Volcarse hacia el maravilloso sinsentido de todo, hacia el absurdo, Alberto; hacia el Alberto, absurdo.

Ni una sonrisa se ha colado hoy por la cara del tipo.  De nada le valen las sonrisas de las señoritas de la cafetería cuando traen el café. De nada le sirven los resbalones en el piso de papiro, los resbalones de la mente. Eso, el chiste, un resbalón de la mente, un pastelazo imprevisto en la cara de la lógica previsible.

Aparece el perro lámpara. Triste. Y otro perro gordo, blanco y chiquito como un conejo.

–¿Este grande no le tira?... pregunta la “dueña” del conejo.

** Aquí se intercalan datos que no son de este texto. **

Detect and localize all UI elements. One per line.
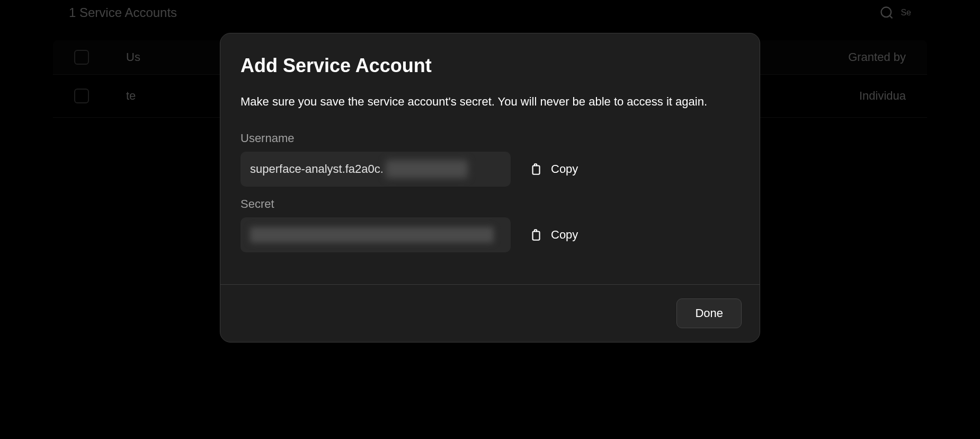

Y no, no le tira. “Sebas”, el perro pacífico y anaranjado de la bomba no le tira a nadie. Le tira al sueño, le tira a la siesta. Le tira a las galletas de la tienda que venden para tirarle (Tienen un tarro de galletas que dice “Galletas para Sebas”). La gente quiere a los perros. Perro gasolinero, perro de bomba de gasolina que se acurruca y se arrulla con la suave música electrónica. El perro sueña psicodelias. Sueña con luces verdes, mandalas rojos, caleidoscopios que explotan al ritmo del beat: tacatá chí. Tacatá chí. Tacatá chí… pun pun pun pun pun pun… la cola baila, izquierda y derecha, izquierda... marca el beat en el piso. Tá tac tac tac… tá tac tac tac…   Sebas no tiene problemas con la dulce monotonía de la vida.